▶ _Work required_: Which lines of the data below contain "research"? Please show them all.

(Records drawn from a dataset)

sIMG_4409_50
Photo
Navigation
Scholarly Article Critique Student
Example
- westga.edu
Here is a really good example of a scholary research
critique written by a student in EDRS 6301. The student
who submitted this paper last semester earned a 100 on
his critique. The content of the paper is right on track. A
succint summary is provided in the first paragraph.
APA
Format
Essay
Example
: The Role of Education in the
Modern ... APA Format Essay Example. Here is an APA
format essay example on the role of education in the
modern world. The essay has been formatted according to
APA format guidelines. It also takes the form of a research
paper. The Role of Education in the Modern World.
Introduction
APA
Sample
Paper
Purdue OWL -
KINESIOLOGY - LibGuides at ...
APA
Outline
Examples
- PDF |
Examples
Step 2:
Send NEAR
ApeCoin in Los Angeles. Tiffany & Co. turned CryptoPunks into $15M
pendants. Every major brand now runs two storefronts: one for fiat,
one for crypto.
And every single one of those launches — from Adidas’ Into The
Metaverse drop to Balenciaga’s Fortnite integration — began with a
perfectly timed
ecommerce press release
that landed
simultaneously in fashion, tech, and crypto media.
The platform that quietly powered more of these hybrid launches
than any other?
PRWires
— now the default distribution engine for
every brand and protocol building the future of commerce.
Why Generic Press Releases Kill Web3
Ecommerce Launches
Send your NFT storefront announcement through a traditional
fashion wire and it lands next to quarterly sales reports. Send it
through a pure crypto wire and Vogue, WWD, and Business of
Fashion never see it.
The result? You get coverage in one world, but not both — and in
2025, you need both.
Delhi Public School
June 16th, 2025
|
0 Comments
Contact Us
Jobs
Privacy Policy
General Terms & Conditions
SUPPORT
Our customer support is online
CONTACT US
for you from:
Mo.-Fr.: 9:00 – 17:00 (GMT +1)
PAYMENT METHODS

▶ _Solution to the problem_:
Here is a really good example of a scholary research
APA format guidelines. It also takes the form of a research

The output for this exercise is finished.